Mary, pratik ve - peki, anında olan 7 düzeltme sağlar. Blog gönderisi şu anda 100'den fazla yoruma sahip ve 200.000'den fazla paylaşımla StumbleUpon aracılığıyla viral oldu!
Okuyucuları gönderilerinizi paylaşmaya teşvik etmek için ek stratejiler
- Tüm büyük sosyal ağlardaki gönderilerinizde bariz paylaşım düğmelerine sahip olun. Özellikle sharethis ve sharebar gibi basit eklentiler mevcut olduğunda, bunun ne kadar sıklıkla gözden kaçırıldığına şaşırdım.

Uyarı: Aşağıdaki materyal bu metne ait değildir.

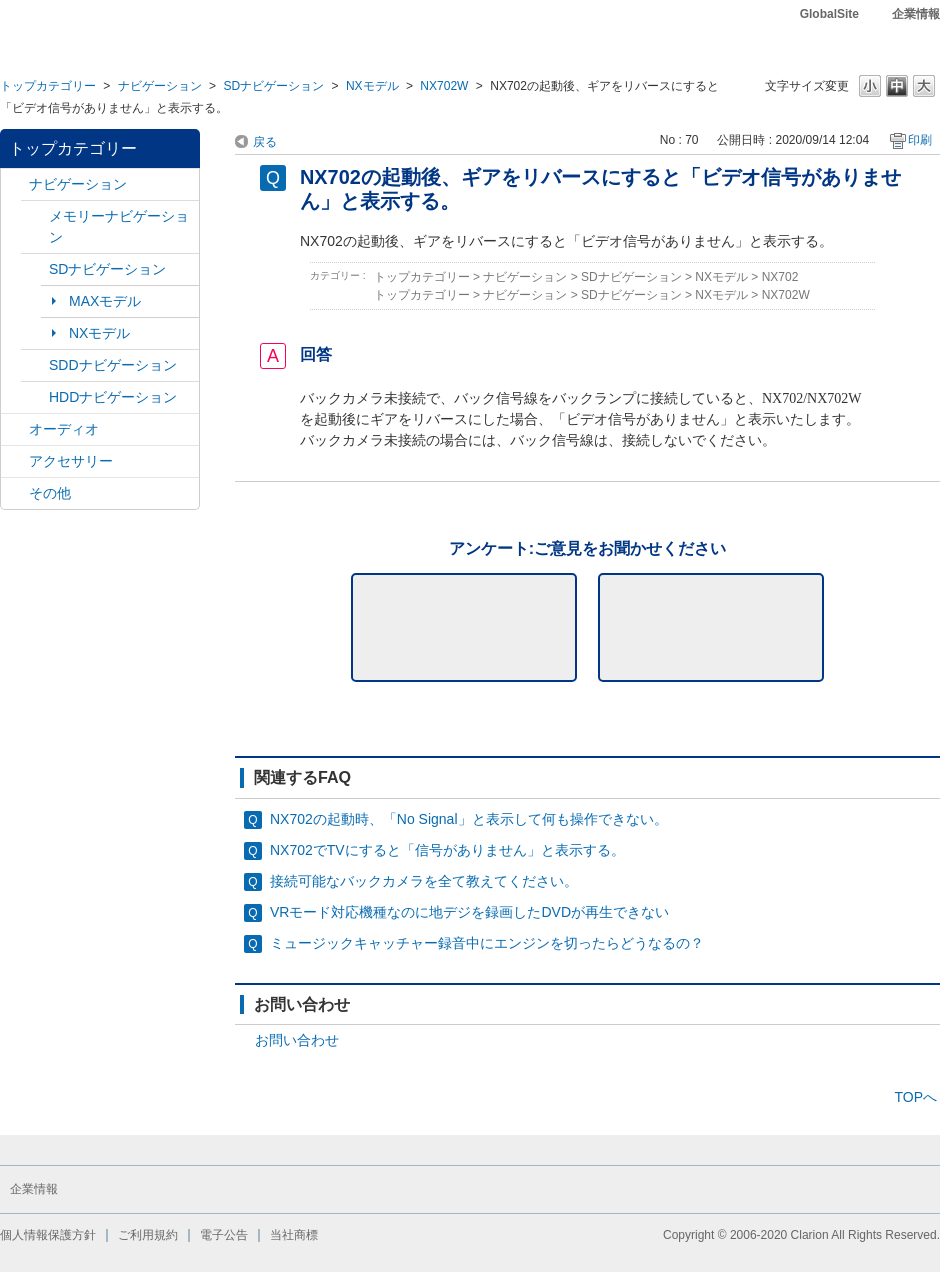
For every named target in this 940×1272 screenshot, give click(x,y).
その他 (50, 493)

- İçeriğinizi topluluğunuz içinde sosyal ağlarda paylaşın. Unutmayın: kendi içeriğinizi ilgisiz gruplarda paylaşmak kötü bir davranış olarak kabul edilir; hatta bunun için seni yasaklayabilirler.
- Haberlerde sıcak konular hakkında yazıyorsanız, ilgi çekici bir blog yazısı yazdığınızdan emin olun. Heyecan verici haberler genellikle paylaşılabilir niteliktedir, ancak zamanında olduğunuzdan emin olun - haberler hızla eski haline gelir. Kişisel yorumunuzu ve bunun okuyucularınızı nasıl etkilediğini belirleyin. Google uyarıları, ön sayfa manşetlerine çıkmayabilecek niş haberleri takip etmenize ve bunlardan haberdar olmanıza yardımcı olur.
Sana şans dilemek isterdim ama buna ihtiyacın olmayacak. 3 sırrı uygulamak, istediğiniz ve hak ettiğiniz okuyucuları çekmenize yardımcı olacaktır. Viral olma potansiyeli yüksek, paylaşılabilir gönderiler yazma yolunda olacaksınız, ancak daha da önemlisi, siz ve okuyucularınız için önemli olan içerik yazacaksınız.
Viral olan yazılar yazdınız mı? Hangi paylaşım stratejilerini kullanıyorsunuz? Yorumlarda paylaşın.